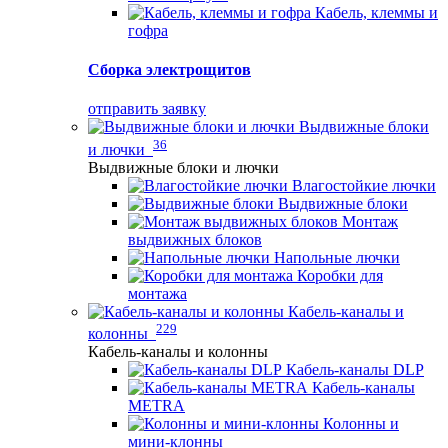
Кабель, клеммы и
гофра
Сборка электрощитов
отправить заявку
Выдвижные блоки
36
и лючки
Выдвижные блоки и лючки
Влагостойкие лючки
Выдвижные блоки
Монтаж
выдвижных блоков
Напольные лючки
Коробки для
монтажа
Кабель-каналы и
229
колонны
Кабель-каналы и колонны
Кабель-каналы DLP
Кабель-каналы
METRA
Колонны и
мини-клонны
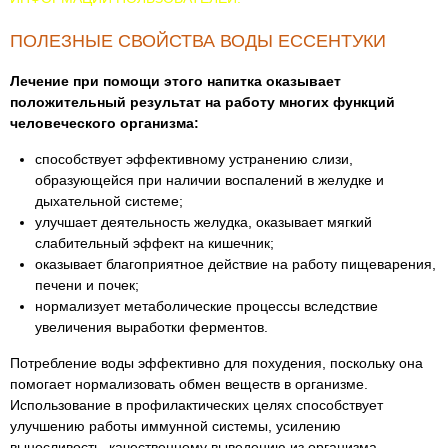
ПОЛЕЗНЫЕ СВОЙСТВА ВОДЫ ЕССЕНТУКИ
Лечение при помощи этого напитка оказывает
положительный результат на работу многих функций
человеческого организма:
способствует эффективному устранению слизи,
образующейся при наличии воспалений в желудке и
дыхательной системе;
улучшает деятельность желудка, оказывает мягкий
слабительный эффект на кишечник;
оказывает благоприятное действие на работу пищеварения,
печени и почек;
нормализует метаболические процессы вследствие
увеличения выработки ферментов.
Потребление воды эффективно для похудения, поскольку она
помогает нормализовать обмен веществ в организме.
Использование в профилактических целях способствует
улучшению работы иммунной системы, усилению
выносливость, качественному выведению из организма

────────────────────

Your instructions
Within the records, count the lines that include the word "Кабель". Answer with the number only.

Expected answer
5